Thursday, September 15, 2016

How we perish in Paradise

From Wrath of Gnon:



Richard Fernandez:

... words and history have surprisingly little force. They convince people headed for the cliff not in the least. People only believe in consequences when it happens to them. Then remorse kicks in piteously and it is "Oh God save me and I will never do it again." ...

That's why the stories in the Bible have a depressing sameness. They always involve idiots who mess up and persecute every prophet sent to warn them until disaster strikes and then it's "help! Help!" We honor the prophets only after we bury them. Before that they're too busy making a getaway from us.

The story of mankind is the tale of someone who wakes up in Paradise and decides to burn it down. Happens every time. It doesn't matter that the survivors wrote it all down for our edification, because we'll just stop reading the Bible and watch some 'reality' TV show. ...

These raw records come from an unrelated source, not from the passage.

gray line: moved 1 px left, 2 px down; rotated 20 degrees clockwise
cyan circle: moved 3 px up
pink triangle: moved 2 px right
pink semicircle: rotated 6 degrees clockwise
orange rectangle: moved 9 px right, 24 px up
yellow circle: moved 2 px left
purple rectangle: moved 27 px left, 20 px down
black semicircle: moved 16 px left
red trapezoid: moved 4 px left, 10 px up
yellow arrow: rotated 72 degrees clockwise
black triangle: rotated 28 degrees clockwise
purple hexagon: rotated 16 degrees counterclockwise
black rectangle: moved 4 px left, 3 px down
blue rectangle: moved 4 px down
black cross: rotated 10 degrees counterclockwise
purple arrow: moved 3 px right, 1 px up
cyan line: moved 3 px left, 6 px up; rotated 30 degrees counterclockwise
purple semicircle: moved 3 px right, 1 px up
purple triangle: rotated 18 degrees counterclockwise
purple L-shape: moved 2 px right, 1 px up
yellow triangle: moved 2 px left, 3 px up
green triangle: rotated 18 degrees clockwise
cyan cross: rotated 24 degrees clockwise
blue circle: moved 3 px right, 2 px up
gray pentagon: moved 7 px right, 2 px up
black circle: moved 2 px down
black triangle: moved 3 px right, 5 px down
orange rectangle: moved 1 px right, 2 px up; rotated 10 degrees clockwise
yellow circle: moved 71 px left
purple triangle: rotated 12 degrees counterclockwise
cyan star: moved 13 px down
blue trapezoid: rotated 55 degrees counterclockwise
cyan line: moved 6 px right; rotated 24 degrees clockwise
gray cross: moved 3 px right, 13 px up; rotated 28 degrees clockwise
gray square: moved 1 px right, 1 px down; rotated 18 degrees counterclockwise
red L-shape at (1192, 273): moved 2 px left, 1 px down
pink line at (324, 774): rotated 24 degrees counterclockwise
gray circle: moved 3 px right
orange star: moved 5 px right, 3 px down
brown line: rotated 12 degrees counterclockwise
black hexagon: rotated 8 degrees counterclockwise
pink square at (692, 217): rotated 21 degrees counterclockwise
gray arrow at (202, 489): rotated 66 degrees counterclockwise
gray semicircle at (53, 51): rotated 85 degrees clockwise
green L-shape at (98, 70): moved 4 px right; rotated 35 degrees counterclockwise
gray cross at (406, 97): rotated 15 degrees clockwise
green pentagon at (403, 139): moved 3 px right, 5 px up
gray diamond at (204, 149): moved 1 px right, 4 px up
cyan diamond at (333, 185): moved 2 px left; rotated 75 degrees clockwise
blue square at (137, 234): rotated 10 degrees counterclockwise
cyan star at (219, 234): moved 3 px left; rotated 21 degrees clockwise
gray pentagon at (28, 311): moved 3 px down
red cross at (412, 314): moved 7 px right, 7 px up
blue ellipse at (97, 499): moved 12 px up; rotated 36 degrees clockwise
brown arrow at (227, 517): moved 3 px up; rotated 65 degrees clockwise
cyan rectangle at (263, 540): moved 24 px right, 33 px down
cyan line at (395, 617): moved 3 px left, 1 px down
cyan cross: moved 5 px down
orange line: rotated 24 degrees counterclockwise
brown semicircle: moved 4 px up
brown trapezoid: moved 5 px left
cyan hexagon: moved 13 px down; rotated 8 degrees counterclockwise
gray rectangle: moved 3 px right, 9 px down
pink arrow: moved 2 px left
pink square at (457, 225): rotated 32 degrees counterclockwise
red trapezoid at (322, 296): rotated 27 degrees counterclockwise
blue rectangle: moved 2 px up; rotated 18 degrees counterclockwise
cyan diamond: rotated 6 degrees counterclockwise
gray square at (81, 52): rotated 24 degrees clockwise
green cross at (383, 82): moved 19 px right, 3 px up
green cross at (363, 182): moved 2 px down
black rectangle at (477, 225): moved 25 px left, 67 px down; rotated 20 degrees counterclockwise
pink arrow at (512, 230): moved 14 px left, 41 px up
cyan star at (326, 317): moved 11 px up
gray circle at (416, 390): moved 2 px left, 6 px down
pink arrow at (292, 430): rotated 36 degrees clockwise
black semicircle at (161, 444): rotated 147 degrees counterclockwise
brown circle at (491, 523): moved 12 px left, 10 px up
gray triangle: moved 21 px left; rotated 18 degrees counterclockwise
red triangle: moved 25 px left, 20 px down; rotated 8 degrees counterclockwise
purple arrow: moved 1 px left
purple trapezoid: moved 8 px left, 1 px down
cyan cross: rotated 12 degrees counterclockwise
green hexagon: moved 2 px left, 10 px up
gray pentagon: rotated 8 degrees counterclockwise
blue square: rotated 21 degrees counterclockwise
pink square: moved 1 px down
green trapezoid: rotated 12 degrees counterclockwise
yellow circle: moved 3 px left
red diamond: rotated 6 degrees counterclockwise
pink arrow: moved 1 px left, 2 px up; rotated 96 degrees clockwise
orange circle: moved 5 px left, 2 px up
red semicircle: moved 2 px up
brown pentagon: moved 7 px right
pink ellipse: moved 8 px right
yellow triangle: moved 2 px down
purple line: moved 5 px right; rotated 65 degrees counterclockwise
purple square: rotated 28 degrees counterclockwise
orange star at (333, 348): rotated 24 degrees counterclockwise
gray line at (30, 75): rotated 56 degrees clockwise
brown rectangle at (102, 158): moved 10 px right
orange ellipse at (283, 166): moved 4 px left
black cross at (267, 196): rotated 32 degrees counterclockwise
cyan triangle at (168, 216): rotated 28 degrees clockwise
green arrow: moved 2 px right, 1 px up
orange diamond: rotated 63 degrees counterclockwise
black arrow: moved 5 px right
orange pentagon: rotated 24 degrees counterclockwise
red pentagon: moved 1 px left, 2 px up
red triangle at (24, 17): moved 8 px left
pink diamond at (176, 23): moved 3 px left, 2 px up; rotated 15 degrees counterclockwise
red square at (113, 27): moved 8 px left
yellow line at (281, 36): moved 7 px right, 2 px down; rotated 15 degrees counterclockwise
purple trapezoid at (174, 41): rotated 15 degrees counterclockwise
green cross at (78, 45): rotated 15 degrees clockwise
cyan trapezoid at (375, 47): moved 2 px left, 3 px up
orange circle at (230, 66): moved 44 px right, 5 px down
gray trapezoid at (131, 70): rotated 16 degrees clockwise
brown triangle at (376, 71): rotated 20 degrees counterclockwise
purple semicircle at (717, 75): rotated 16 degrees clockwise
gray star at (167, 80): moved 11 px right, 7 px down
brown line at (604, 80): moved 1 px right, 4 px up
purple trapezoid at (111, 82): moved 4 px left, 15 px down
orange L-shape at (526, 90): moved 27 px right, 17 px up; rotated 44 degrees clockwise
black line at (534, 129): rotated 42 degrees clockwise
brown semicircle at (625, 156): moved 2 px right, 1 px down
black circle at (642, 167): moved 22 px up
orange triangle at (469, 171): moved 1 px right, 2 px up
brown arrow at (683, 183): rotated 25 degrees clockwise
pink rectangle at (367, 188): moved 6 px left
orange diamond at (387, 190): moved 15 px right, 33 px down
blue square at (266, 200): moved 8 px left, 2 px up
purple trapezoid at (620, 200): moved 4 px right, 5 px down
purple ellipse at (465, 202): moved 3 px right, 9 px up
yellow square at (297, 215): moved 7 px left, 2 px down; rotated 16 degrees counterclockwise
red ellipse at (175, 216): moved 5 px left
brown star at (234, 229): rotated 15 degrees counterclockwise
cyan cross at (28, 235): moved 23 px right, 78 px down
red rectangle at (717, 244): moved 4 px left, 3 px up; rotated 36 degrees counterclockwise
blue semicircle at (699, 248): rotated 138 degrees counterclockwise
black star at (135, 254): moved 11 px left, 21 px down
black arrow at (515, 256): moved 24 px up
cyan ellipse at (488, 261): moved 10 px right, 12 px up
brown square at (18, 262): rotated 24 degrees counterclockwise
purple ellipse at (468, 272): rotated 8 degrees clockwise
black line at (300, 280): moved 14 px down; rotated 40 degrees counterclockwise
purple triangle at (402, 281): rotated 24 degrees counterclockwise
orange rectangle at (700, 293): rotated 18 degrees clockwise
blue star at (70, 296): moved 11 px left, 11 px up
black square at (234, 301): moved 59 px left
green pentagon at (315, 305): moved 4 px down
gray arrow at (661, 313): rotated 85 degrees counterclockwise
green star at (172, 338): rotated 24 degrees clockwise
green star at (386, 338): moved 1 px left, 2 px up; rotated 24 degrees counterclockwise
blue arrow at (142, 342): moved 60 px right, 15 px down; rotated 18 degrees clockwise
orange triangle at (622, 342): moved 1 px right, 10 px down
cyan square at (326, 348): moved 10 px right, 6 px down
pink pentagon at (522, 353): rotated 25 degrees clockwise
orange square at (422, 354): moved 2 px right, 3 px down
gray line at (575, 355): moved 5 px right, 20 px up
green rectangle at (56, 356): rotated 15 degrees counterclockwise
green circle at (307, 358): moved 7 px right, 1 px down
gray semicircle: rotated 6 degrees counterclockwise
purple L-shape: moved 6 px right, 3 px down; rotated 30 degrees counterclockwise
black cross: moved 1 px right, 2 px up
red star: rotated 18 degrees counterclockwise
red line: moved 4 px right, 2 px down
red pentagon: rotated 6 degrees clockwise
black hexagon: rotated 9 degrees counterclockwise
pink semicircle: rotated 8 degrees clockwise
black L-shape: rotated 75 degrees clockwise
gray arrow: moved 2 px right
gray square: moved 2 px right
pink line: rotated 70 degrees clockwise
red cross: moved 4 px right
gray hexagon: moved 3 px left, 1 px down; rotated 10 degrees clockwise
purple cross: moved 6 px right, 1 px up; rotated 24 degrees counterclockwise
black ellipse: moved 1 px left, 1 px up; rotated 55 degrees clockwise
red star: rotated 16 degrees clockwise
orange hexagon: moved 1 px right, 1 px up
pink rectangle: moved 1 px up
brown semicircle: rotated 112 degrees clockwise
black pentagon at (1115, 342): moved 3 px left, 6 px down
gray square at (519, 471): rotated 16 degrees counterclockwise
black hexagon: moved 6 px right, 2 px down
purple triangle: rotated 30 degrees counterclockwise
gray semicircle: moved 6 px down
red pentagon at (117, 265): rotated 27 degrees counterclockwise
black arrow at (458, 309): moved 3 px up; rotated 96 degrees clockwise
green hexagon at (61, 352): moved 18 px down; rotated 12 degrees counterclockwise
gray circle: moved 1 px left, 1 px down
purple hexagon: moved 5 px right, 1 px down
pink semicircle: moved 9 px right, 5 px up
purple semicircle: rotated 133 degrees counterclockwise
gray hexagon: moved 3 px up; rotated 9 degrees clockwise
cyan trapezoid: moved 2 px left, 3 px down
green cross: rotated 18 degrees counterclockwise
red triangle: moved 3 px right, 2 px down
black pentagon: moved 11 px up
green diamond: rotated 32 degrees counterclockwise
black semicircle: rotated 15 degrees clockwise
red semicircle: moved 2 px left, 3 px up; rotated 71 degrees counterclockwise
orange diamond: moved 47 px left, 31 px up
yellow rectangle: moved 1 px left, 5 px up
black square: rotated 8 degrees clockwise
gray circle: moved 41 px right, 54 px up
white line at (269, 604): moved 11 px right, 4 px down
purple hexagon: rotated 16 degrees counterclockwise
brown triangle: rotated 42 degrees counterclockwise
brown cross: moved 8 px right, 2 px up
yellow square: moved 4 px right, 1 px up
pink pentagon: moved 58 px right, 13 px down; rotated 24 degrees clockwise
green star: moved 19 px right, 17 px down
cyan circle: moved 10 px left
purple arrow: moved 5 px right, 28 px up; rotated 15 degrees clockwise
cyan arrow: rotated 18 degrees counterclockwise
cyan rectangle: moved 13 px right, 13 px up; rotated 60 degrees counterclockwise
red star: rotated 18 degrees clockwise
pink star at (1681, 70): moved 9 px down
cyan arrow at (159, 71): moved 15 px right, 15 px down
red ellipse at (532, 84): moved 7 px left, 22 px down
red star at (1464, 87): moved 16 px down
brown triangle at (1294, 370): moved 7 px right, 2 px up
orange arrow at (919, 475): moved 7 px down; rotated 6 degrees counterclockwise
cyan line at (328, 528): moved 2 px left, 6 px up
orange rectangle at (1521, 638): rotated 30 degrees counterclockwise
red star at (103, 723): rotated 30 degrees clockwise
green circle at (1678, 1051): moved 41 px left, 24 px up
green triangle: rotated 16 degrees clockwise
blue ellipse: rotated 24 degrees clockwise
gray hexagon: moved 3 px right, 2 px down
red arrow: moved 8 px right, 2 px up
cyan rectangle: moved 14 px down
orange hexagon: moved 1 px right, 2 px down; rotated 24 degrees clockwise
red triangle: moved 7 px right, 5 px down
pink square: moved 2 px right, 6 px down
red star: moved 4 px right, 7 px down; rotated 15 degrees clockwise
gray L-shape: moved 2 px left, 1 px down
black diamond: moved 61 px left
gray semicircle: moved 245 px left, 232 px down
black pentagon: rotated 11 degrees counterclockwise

Each time mankind gets up from catastrophe it says "mebbe this time, maybe next time." Maybe never.
George Bernard Shaw once observed, ""We learn from history that we learn nothing from history." This is true, but incomplete. Why do we not learn from history? Perhaps this passage from A Canticle for Leibowitz by Walter Miller is a clue:
The closer men came to perfecting themselves a paradise, the more impatient they seemed to become with it, and with themselves as well. They made a garden of pleasure, and became progressively more miserable with it as it grew in richness and power and beauty; for then, perhaps, it was easier for them to see that something was missing in the garden, some tree or shrub that would not grow. When the world was in darkness and wretchedness, it could believe in perfection and yearn for it. But when the world became bright with reason and riches, it began to sense the narrowness of the needle's eye, and that rankled for a world no longer willing to believe or yearn.
We burn down paradise over and over because we cannot tolerate it in fact, only in wishing. But now I am not confident that we even yearn for it. I see the state of the 2016, North American church and I realize that we have not moved a tick on the chart closer to embodying the Kingdom of God than our ancestors of 1916. Or 1816. Or 1416. And the record of the ancient Jews shows that they never did, either.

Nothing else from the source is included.